The story flips between two perspectives which are both uniquely idiosyncratic and well developed in their own right. The stars are airship captain and escaped slave Croggon Hainey and former confederate spy and patriot Maria "Belle" Boyd. Both are something of a living legend or menace in this world depending on what side of the fence your are viewing from. Neither take crap from anyone.

Croggin is chasing after his airship the Free Crow, which was nefariously stolen from him in Seattle. Belle is sent to ensure the Free Crow reaches its destination without Croggin's interference. Belle is actually based on a true person of the same name who acted as a spy for the Confederate army. Priest builds on her history to create a very determined and dangerous character very much true to life. Clementine's greatest strength is the dialog of the main characters. Each has their own style that colors the characters perfectly.

Clementine is a much more subtle story than Boneshaker, but it is no less enthralling as every chapter moves at a brisk pace. Airship fights, spies, thieves, and giant guns all make Clementine a seriously steam-powered wild ride through the sky, which showcases a larger part of Priest's Clockwork Century fractured North America. The war of the North versus the South is still on going in the late 19th century filled with steam-powered weaponry and mad scientist trying to turn the tide of the war one way or the other.

I did feel Cherie had to rein herself in with the book to keep it to novella length as she clearly loves this world and its inhabitants. Hopefully, she'll treat us to more with Belle and Croggin. Belle definitely has an adventure left for here. I kept expecting more of a intimate relationship to develop between Croggin and Belle, but things do seem to have been left open somewhat in that regard. The story arc does complete itself rather well with a fitting culmination and a few surprises along the way. We also learn being a Mad Scientist doesn't necessarily mean they are a bad scientist.

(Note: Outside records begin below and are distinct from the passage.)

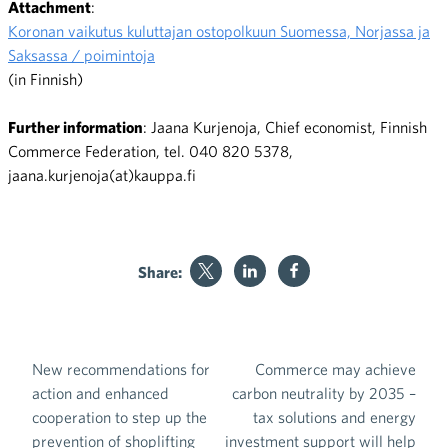
Attachment
:
Koronan vaikutus kuluttajan ostopolkuun Suomessa, Norjassa ja
Saksassa / poimintoja
(in Finnish)
Further information
: Jaana Kurjenoja, Chief economist, Finnish
Commerce Federation, tel. 040 820 5378,
jaana.kurjenoja(at)kauppa.fi
Share:
New recommendations for
Commerce may achieve
Post navigation
action and enhanced
carbon neutrality by 2035 –
cooperation to step up the
tax solutions and energy
prevention of shoplifting
investment support will help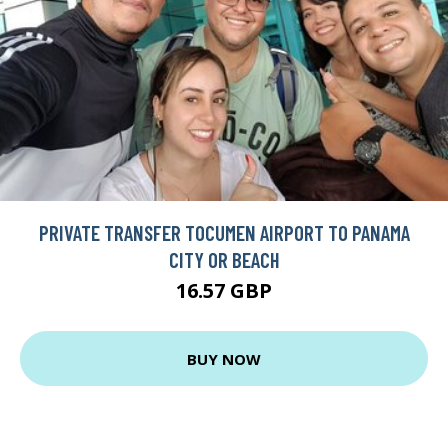
PRIVATE TRANSFER TOCUMEN AIRPORT TO PANAMA
CITY OR BEACH
16.57 GBP
BUY NOW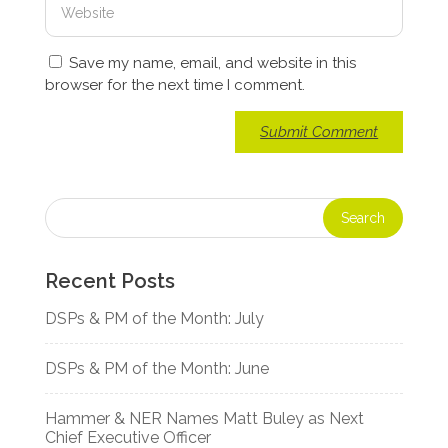
Save my name, email, and website in this
browser for the next time I comment.
Recent Posts
DSPs & PM of the Month: July
DSPs & PM of the Month: June
Hammer & NER Names Matt Buley as Next
Chief Executive Officer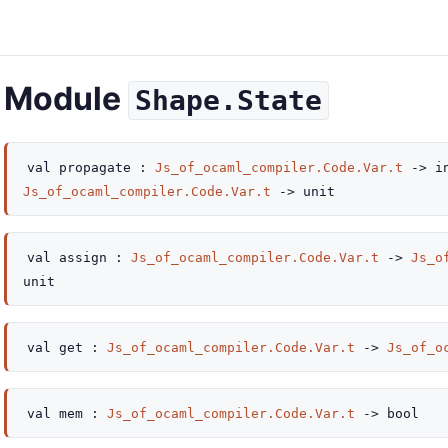
Module
Shape.State
val
propagate :
Js_of_ocaml_compiler.Code.Var.t
->
i
Js_of_ocaml_compiler.Code.Var.t
->
unit
val
assign :
Js_of_ocaml_compiler.Code.Var.t
->
Js_o
unit
val
get :
Js_of_ocaml_compiler.Code.Var.t
->
Js_of_o
val
mem :
Js_of_ocaml_compiler.Code.Var.t
->
bool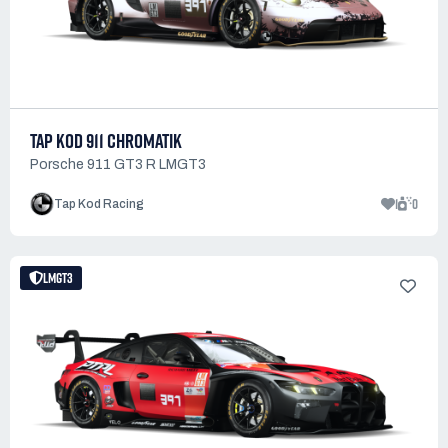
TAP KOD 911 CHROMATIK
Porsche 911 GT3 R LMGT3
1
0
Tap Kod Racing
LMGT3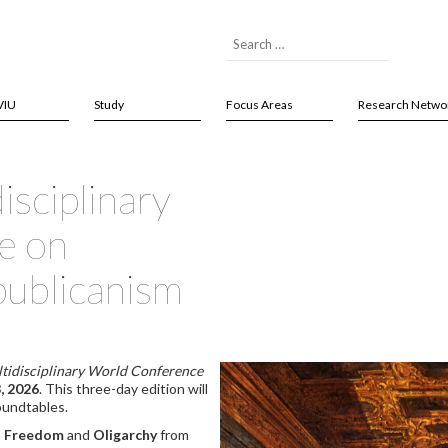
VIU
Study
Focus Areas
Research Netwo
isciplinary
e on
publicanism
tidisciplinary World Conference
, 2026
. This three-day edition will
oundtables.
,
Freedom
and
Oligarchy
from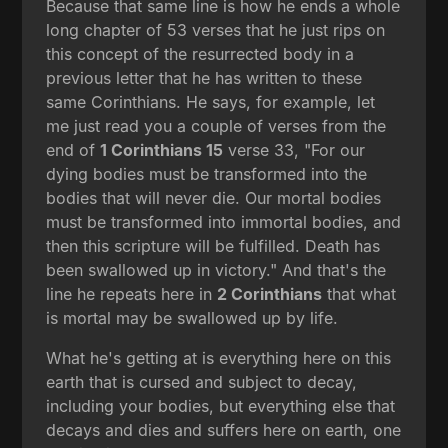
Because that same line is how he ends a whole
long chapter of 53 verses that he just rips on
this concept of the resurrected body in a
previous letter that he has written to these
same Corinthians. He says, for example, let
me just read you a couple of verses from the
end of
1 Corinthians 15
verse 33, "For our
dying bodies must be transformed into the
bodies that will never die. Our mortal bodies
must be transformed into immortal bodies, and
then this scripture will be fulfilled. Death has
been swallowed up in victory." And that's the
line he repeats here in
2 Corinthians
that what
is mortal may be swallowed up by life.
What he's getting at is everything here on this
earth that is cursed and subject to decay,
including your bodies, but everything else that
decays and dies and suffers here on earth, one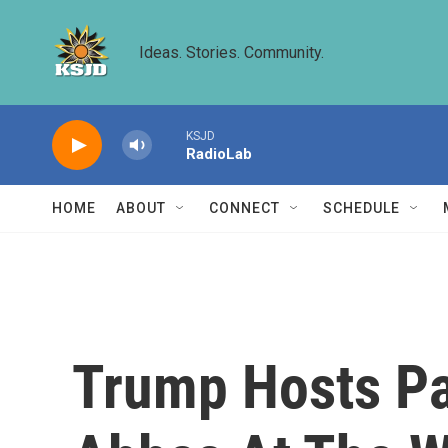
Skip to main content
Ideas. Stories. Community.
KSJD
RadioLab
HOME
ABOUT
CONNECT
SCHEDULE
Trump Hosts Pal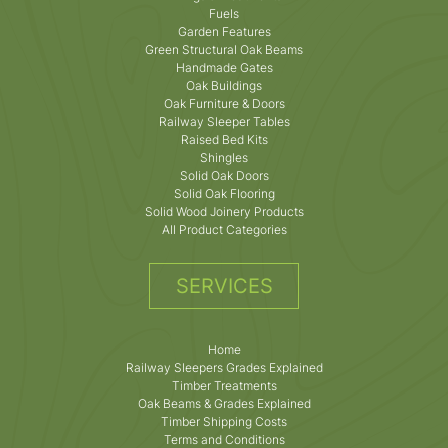
Fuels
Garden Features
Green Structural Oak Beams
Handmade Gates
Oak Buildings
Oak Furniture & Doors
Railway Sleeper Tables
Raised Bed Kits
Shingles
Solid Oak Doors
Solid Oak Flooring
Solid Wood Joinery Products
All Product Categories
SERVICES
Home
Railway Sleepers Grades Explained
Timber Treatments
Oak Beams & Grades Explained
Timber Shipping Costs
Terms and Conditions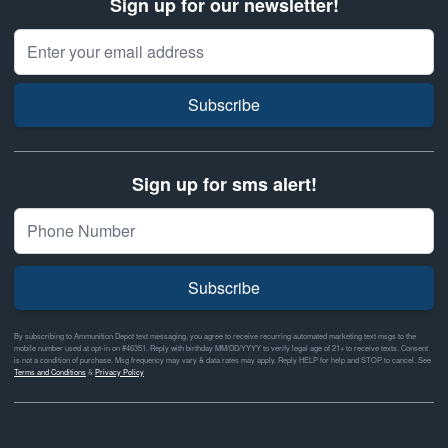
Sign up for our newsletter!
Email Address
Subscribe
Sign up for sms alert!
Subscribe
By subscribing to Ammunition Depot text messaging, you agree to receive recurring automated marketing text msgs to the
mobile number used at opt-in on #46351. Reply with birthday MM/DD/YYYY to verify legal age of 21+ to receive texts. Consent
is not a condition of purchase. Msg frequency may vary & data rates may apply. Reply HELP for help and STOP to cancel. See
Terms and Conditions
&
Privacy Policy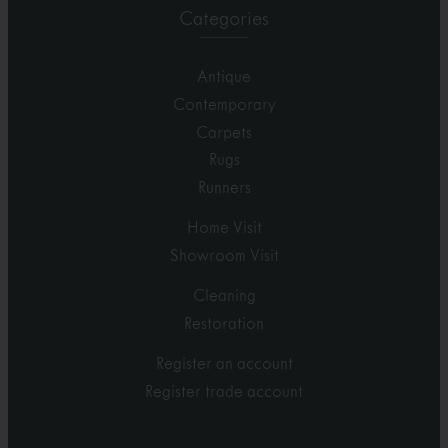
Categories
Antique
Contemporary
Carpets
Rugs
Runners
Home Visit
Showroom Visit
Cleaning
Restoration
Register an account
Register trade account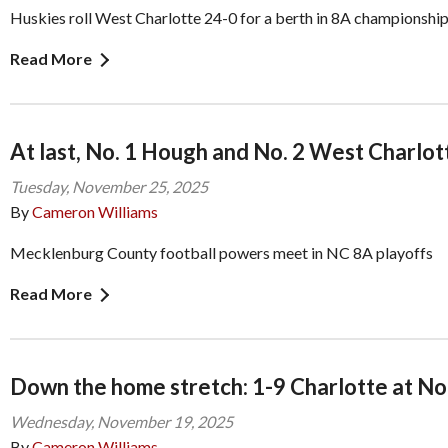
Huskies roll West Charlotte 24-0 for a berth in 8A championshi
Read More
At last, No. 1 Hough and No. 2 West Charlot
Tuesday, November 25, 2025
By
Cameron Williams
Mecklenburg County football powers meet in NC 8A playoffs
Read More
Down the home stretch: 1-9 Charlotte at No
Wednesday, November 19, 2025
By
Cameron Williams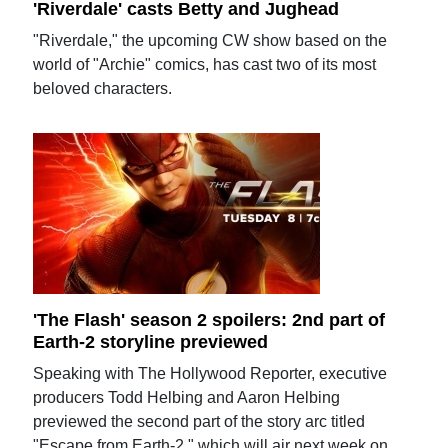
'Riverdale' casts Betty and Jughead
"Riverdale," the upcoming CW show based on the
world of "Archie" comics, has cast two of its most
beloved characters.
'The Flash' season 2 spoilers: 2nd part of
Earth-2 storyline previewed
Speaking with The Hollywood Reporter, executive
producers Todd Helbing and Aaron Helbing
previewed the second part of the story arc titled
"Escape from Earth-2," which will air next week on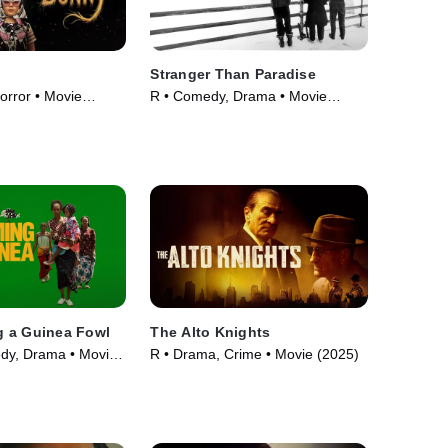
Stranger Than Paradise
orror • Movie
R • Comedy, Drama • Movie
(1984)
 a Guinea Fowl
The Alto Knights
dy, Drama • Movie
R • Drama, Crime • Movie (2025)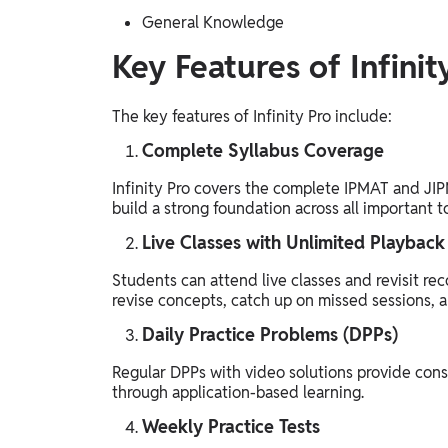
General Knowledge
Key Features of Infinit
The key features of Infinity Pro include:
Complete Syllabus Coverage
Infinity Pro covers the complete IPMAT and JIP
build a strong foundation across all important t
Live Classes with Unlimited Playback
Students can attend live classes and revisit rec
revise concepts, catch up on missed sessions, a
Daily Practice Problems (DPPs)
Regular DPPs with video solutions provide cons
through application-based learning.
Weekly Practice Tests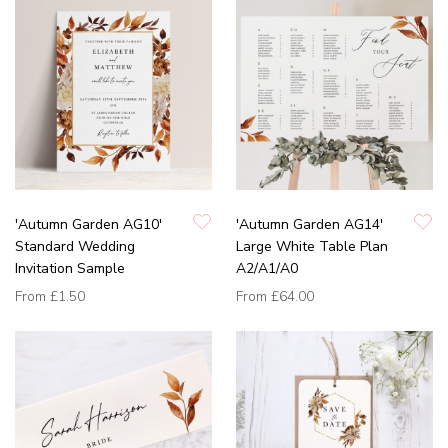
'Autumn Garden AG10'
'Autumn Garden AG14'
Standard Wedding
Large White Table Plan
Invitation Sample
A2/A1/A0
From
£1.50
From
£64.00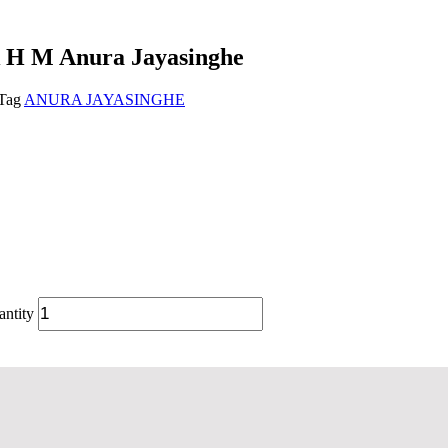
k H M Anura Jayasinghe
Tag
ANURA JAYASINGHE
ntity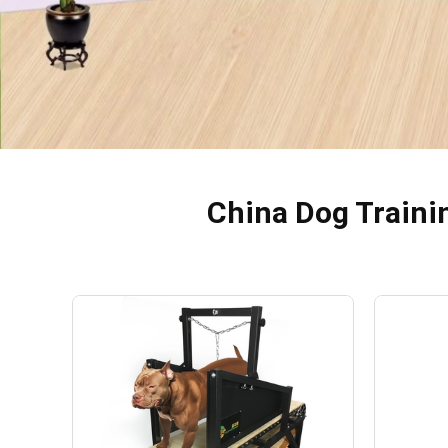
China Dog Traini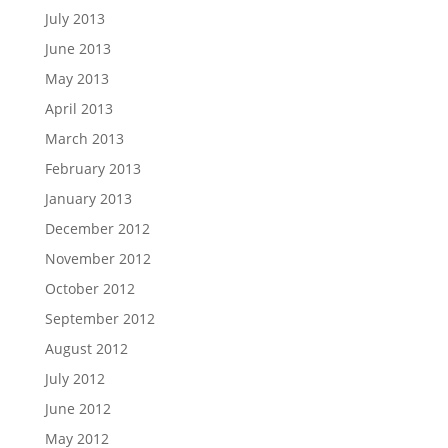
July 2013
June 2013
May 2013
April 2013
March 2013
February 2013
January 2013
December 2012
November 2012
October 2012
September 2012
August 2012
July 2012
June 2012
May 2012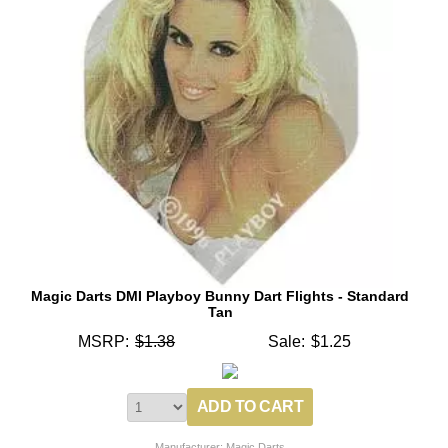
Magic Darts DMI Playboy Bunny Dart Flights - Standard
Tan
MSRP:
$1.38
Sale:
$1.25
Manufacturer: Magic Darts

Priest is gives us glimpses of a world that is wide and wild in a story that hardly touches the ground. Clementine shows off the southern flair that Cherie has become famous for, but will please even hardened Steampunk fans with her ingenuity at keeping everything fresh and yet historically stylized. Cherie still has a lot more in store for us in The Clockwork Century including at least two more shorts and the next full length novel Dreadnought, which Tor will be releasing this September. She is definitely earning the moniker as the Queen of Steampunk, but she may have to duel it out with Gail Carriger in some sort of no holds-barred battle royale.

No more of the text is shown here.